L’acquis de croissance
(3)
pour 2001 n’est que de 0,8%.
L’éclatement de la « bulle Internet » a été le signe
annonciateur de l’inversion de tendance.
L’« e-krach » et ses conséquences
Si jamais « l’exubérance irrationnelle des marchés » chère
à Alan Greenspan a été manifeste, c’est bien dans le domaine
des valeurs de haute technologie. C’est une pluie de records
à laquelle on a assisté sur le Nasdaq, Bourse des « valeurs
TMT » (technologies, médias et télécommunications) : en
cinq mois, d’octobre 1998 à mars 1999, le marché voyait
sa capitalisation doubler ; sur l’ensemble de l’année 1999,
l’indice progressait de près de +90% et, le 10 mars 2000,
après une hausse de +75% en six mois, il culminait à 5 049
points.
On peut dater précisément la fin de la période d’euphorie
du 16 mars 2000, date de l’introduction manquée à la
Bourse d’Amsterdam du fournisseur d’accès Internet
WorldOnline ; ce qui paraît n’être au départ qu’un simple
incident de séance marque en fait le lever de rideau de la
période de turbulences qui s’annonce. Le sentiment de
défiance des investisseurs face à des promesses de gains
démesurés mais toujours virtuels - l’échéance n’en est jamais
connue - va, de ce moment, monter en puissance et bientôt
peser de tout son poids sur le marché. Passée la période
d’« exubérance », le réalisme va peu à peu reprendre ses
droits : les infrastructures matérielles de la nouvelle économie
vont apparaître pour ce qu’elles sont, c’est-à-dire loin d’être,
sur le plan technologique, aussi performantes qu’il est
prétendu (lenteur d’accès à la Toile, logistique défaillante
en aval lorsqu’il s’agit de transactions commerciales...), et,
pour leur part, les investisseurs vont devoir accepter le fait
que les mentalités ne sont pas encore prêtes à s’adapter à
des transactions « tout électronique ».
Jusqu’en août, ce sont les valeurs directement liées à l’Internet
qui vont décrocher pendant que le secteur des télé-
communications résiste, puis, dans la dernière partie de
l’année, les valeurs « télécom » chutent à leur tour ainsi que
celles du secteur informatique. Au total, l’indice Nasdaq
aura perdu à fin 2000 plus de la moitié de sa valeur par
rapport à son point haut de mars, dont –23% pour le seul
mois de novembre. On peut douter que de telles évolutions
excessives - tant à la hausse qu’à la baisse -, dans un laps
de temps aussi court, reflètent véritablement la réalité
économique du secteur.
La première conséquence de l’« e-krach » est une contagion
qui va toucher, par cercles concentriques, des secteurs de
plus en plus éloignés de la nouvelle économie : ce ne sont
plus les seules « start-up » qui vont être concernées mais
bientôt les opérateurs de télécommunications - conséquence,
pour certains, de l’endettement excessif auquel les ont amené
le défi de l’UMTS -, les fabricants d’ordinateurs et jusqu’aux
autres équipementiers de produits électroniques. Via les
canaux commerciaux, la répercussion aura des effets bien
au-delà des Etats-Unis, notamment dans les pays producteurs
d’Asie.
(2) A six reprises en onze mois, pour être portés en définitive le 16 mai
à 6,5% pour les fonds fédéraux et à 6% pour le taux d’escompte.

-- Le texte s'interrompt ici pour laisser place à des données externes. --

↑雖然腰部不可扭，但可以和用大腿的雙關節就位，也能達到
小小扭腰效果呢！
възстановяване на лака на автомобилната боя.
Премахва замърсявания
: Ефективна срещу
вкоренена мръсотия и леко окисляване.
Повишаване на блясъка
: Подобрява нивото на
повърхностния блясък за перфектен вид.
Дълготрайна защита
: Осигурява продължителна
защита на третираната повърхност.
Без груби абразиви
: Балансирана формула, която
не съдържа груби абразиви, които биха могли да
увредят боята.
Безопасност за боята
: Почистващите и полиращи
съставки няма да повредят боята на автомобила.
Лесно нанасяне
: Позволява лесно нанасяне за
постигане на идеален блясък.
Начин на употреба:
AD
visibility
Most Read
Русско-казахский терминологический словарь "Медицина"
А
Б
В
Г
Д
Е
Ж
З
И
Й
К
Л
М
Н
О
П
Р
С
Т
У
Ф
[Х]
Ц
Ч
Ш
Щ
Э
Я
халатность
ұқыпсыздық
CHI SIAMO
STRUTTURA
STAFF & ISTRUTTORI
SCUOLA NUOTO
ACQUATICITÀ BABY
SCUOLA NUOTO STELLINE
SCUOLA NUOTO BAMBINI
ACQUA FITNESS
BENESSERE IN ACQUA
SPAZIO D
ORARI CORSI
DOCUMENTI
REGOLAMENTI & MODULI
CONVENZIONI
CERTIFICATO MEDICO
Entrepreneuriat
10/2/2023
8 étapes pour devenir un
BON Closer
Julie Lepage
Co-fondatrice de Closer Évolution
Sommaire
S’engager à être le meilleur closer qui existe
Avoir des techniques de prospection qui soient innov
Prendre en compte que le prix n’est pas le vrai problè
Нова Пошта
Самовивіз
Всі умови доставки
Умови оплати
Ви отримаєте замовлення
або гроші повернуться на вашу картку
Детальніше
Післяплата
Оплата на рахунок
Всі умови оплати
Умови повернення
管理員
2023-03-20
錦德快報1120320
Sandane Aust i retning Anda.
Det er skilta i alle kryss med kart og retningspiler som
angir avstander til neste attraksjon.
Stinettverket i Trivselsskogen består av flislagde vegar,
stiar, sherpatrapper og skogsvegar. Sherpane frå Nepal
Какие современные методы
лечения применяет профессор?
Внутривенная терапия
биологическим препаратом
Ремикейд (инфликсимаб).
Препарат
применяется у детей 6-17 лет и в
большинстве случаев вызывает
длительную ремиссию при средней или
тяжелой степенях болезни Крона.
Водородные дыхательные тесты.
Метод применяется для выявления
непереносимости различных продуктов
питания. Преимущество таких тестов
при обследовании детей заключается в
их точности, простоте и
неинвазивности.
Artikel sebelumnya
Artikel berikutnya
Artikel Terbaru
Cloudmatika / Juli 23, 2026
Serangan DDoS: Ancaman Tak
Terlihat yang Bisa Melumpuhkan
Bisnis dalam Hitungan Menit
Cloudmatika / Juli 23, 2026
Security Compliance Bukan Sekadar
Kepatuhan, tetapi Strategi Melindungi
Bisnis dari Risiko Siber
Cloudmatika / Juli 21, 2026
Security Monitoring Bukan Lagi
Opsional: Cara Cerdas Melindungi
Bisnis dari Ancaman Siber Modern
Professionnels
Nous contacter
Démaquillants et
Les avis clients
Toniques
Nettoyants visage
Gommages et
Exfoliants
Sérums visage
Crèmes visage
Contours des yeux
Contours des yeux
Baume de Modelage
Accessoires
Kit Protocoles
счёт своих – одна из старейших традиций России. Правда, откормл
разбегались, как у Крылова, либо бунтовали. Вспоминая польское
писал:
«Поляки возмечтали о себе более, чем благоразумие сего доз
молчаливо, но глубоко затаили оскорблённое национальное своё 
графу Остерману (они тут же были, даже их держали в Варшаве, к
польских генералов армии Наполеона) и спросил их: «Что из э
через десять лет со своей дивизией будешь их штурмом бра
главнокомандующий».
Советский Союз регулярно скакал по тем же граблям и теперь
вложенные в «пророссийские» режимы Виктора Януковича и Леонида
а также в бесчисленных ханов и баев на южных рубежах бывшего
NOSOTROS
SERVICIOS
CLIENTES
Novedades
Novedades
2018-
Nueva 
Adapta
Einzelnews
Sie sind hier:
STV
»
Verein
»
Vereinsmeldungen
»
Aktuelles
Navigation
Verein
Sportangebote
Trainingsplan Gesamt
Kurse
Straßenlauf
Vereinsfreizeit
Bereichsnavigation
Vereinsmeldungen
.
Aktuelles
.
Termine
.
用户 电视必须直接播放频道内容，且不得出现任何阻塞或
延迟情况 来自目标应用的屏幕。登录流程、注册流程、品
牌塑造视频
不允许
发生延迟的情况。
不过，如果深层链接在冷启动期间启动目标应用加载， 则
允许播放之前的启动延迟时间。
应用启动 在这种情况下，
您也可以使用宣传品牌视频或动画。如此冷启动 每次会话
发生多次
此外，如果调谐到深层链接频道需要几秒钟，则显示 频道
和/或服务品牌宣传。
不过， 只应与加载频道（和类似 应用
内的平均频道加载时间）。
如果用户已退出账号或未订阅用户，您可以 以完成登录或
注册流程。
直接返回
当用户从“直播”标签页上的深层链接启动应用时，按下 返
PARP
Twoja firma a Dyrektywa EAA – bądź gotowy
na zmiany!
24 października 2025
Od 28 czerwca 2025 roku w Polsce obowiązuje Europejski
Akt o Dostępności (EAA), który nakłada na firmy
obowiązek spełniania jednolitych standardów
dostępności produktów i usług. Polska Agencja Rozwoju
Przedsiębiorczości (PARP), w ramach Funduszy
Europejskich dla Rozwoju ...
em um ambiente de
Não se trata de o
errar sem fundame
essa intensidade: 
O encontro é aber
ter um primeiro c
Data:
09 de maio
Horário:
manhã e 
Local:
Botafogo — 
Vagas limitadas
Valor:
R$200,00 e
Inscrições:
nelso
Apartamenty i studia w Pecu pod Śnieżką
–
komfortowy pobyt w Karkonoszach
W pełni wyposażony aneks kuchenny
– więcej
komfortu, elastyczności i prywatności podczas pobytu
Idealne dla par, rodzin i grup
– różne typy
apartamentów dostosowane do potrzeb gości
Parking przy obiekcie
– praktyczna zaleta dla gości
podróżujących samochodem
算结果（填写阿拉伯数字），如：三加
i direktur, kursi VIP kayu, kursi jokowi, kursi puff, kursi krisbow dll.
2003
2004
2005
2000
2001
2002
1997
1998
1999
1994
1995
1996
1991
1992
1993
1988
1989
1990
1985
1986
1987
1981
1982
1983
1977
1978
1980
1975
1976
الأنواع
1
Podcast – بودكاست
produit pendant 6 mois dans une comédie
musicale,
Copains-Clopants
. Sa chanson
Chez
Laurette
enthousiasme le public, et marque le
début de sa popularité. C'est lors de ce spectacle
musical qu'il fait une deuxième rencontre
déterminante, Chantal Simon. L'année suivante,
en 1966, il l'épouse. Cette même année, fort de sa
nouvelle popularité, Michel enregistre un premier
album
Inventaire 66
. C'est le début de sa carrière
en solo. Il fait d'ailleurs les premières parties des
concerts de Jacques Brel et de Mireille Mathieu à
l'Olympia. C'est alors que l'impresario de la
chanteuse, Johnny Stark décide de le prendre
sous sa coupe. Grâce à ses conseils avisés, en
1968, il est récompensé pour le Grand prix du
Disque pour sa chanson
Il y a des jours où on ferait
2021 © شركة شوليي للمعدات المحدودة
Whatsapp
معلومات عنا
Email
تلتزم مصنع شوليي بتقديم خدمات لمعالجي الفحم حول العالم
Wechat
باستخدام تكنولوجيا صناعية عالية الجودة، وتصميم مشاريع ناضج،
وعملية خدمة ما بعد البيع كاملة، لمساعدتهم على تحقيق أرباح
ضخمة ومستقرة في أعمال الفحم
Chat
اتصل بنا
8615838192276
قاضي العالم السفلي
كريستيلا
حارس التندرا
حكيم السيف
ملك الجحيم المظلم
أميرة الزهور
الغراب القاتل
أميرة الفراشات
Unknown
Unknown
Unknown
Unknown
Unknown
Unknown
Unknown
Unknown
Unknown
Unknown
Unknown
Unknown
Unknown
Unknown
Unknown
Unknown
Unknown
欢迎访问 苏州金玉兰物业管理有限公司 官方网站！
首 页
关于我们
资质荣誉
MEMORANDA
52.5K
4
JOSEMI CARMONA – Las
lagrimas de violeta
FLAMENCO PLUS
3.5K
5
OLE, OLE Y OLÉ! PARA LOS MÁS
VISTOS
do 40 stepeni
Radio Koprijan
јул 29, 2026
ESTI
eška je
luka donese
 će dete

(3) Croissance annuelle en 2001 dans l’hypothèse où la croissance
serait nulle par rapport au niveau atteint au quatrième trimestre 2000.
La seconde conséquence négative, aggravant la première,
est constituée par le phénomène du passage d’un cercle
vertueux à un cercle vicieux, via l’attitude des ménages
américains. Il y a cercle vertueux lorsque ceux-ci, forts
investisseurs en actions, bénéficient de l’« effet richesse » :
celui-ci peut être virtuel en ce sens que la montée des cours
ne se concrétise pas forcément par un gain, mais entretient
la perception d’une richesse accrue qui favorise la
consommation et l’investissement. Ce climat euphorique
bénéficie donc en amont aux producteurs dont l’activité va
s’accélérer et les bénéfices grossir, ce qui se répercutera
favorablement sur les cours. Mais l’« effet richesse » peut
aussi être réel dans la mesure où des plus-values sont
effectivement réalisées à l’occasion de ventes de titres, et
réinvesties ensuite, notamment dans l’immobilier. Pourtant,
cet optimisme d’ensemble que la prospérité boursière répand
autour d’elle (y compris dans des catégories qui ne sont pas
directement concernées, puisque ne possédant pas d’actions)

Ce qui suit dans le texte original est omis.